High school students are allowed to practice free speech online and are protected, the Indiana Court of Appeals ruled this week. A three-judge panel ruled on Monday that even if the speech is laden with expletives, what a student says against school policy or against the state is protected under both the US Constitution and the Indiana State Constitution. 苏州美睫美甲

The student, only named as A.B. in court documents, was originally sentenced to probation for six counts of harassment based off of comments she made on a MySpace page. The comments were posted to a fake profile created by another student posing as the principal of the school, and they were focused mostly around A.B.'s dislike of the high school's policies and principal. She clearly indicated in her comments that she was aware that the profile was not real and that she was "pretty sure" she knew who created it. The principal, Shawn Gobert, testified that he never received any of the messages directly and only observed them as he was reading through the fake profile page.

Although A.B. ultimately made six separate comments on the profile expressing her distaste, one comment became the main focus of the case against her:

Hey you piece of greencastle sh*t.
What the f*ck do you think of me [now] that you can['t] control me? Huh?
Ha ha ha guess what I'll wear my f*cking piercings all day long and to
school and you can['t] do sh*t about it! Ha ha f*cking ha! Stupid bastard!
Oh, and kudos to whomever made this ([I'm] pretty sure I know who).
Get a background.

While the comments come off as typical of an angry teenager, the juvenile court decided that A.B. was a "delinquent child" and sentenced her to nine months of probation.

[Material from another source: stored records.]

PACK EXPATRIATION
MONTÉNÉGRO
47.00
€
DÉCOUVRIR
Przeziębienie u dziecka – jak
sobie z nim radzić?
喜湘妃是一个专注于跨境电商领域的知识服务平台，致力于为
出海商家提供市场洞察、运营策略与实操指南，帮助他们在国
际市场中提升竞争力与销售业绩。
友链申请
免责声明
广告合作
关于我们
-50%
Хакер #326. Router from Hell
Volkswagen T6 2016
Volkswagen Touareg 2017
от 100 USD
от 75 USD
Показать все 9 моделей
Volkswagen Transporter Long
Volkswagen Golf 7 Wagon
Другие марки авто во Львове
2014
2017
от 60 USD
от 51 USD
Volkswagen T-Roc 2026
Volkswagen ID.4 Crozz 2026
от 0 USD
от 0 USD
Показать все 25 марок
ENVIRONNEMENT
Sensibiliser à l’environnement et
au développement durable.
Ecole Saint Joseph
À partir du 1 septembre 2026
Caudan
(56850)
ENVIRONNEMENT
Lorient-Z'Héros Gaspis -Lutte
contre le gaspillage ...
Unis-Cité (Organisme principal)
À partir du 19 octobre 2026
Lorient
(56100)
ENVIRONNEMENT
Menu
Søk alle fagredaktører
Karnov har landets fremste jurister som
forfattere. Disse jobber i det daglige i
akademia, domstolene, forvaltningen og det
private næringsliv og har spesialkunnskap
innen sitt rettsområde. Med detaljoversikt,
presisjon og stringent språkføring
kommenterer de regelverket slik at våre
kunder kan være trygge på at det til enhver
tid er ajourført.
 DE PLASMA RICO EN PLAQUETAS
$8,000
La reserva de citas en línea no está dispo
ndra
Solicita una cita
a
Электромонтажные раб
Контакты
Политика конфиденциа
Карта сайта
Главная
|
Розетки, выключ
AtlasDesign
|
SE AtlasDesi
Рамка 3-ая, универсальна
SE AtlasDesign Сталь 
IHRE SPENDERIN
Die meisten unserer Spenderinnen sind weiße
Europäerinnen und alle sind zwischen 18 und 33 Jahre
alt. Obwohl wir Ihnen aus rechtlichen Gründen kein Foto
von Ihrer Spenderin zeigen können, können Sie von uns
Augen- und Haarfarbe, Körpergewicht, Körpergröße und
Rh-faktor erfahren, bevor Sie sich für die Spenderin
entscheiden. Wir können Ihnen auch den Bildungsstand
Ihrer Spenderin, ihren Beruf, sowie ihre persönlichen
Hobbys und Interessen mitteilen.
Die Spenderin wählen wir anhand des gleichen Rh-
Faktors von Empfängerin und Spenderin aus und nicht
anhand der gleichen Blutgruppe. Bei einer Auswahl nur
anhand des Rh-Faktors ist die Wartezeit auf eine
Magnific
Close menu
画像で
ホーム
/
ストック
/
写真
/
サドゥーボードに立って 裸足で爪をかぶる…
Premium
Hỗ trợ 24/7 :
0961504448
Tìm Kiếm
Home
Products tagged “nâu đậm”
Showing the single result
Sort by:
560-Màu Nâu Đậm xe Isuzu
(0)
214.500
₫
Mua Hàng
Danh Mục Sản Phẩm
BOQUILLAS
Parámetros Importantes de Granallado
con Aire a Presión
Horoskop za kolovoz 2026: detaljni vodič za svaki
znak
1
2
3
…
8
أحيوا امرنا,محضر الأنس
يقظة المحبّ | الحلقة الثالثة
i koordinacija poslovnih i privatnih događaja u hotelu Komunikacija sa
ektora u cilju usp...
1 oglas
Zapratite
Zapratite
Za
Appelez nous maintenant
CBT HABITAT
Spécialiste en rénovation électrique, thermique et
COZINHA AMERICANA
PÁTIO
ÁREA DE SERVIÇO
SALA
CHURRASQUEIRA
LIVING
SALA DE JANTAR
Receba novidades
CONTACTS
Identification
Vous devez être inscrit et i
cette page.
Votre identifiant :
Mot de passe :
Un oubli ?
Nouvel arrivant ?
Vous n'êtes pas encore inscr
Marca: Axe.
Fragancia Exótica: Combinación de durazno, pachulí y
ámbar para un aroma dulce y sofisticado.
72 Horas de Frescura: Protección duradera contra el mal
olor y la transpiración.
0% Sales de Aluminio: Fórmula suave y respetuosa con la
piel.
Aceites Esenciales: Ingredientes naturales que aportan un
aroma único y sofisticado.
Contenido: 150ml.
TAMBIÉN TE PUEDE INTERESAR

However, the Court of Appeals disagreed. "A.B. asserts that her message, made in a public forum and criticizing Gobert, a state actor, in implementing a school policy proscribing decorative piercings is a legitimate communication envisioned within the bounds of protected political speech," wrote the judges. "A.B. openly criticizes Gobert's imposed school policy on decorative body piercings and forcefully indicates her displeasure with it. While we have little regard for A.B.'s use of vulgar epithets, we conclude that her overall message constitutes political speech."

The ruling goes on: "The State failed to produce any evidence that A.B.'s expression inflicted particularized harm analogous to torturous injury on readily identifiable private interests as required to rebut A.B.'s claim of political speech. […] Therefore, we hold that A.B.'s conviction for harassment contravened her right to speak, as guaranteed by the Indiana Constitution."

The judges' decision sets a precedent for other minors who may avoid posting their opinions online for fear of being smacked down by the state. Such a decision, however, does not seem like it would apply to other MySpace-principal harassment cases, such as that of a Pennsylvania principal who continues to have new fake profiles created about him that accuse him of sleeping with students, engaging in domestic violence, and doing drugs. However, as long as the comments are not directly threatening and/or libelous, it appears as if teenagers can expect some degree of Constitutional protection online after all.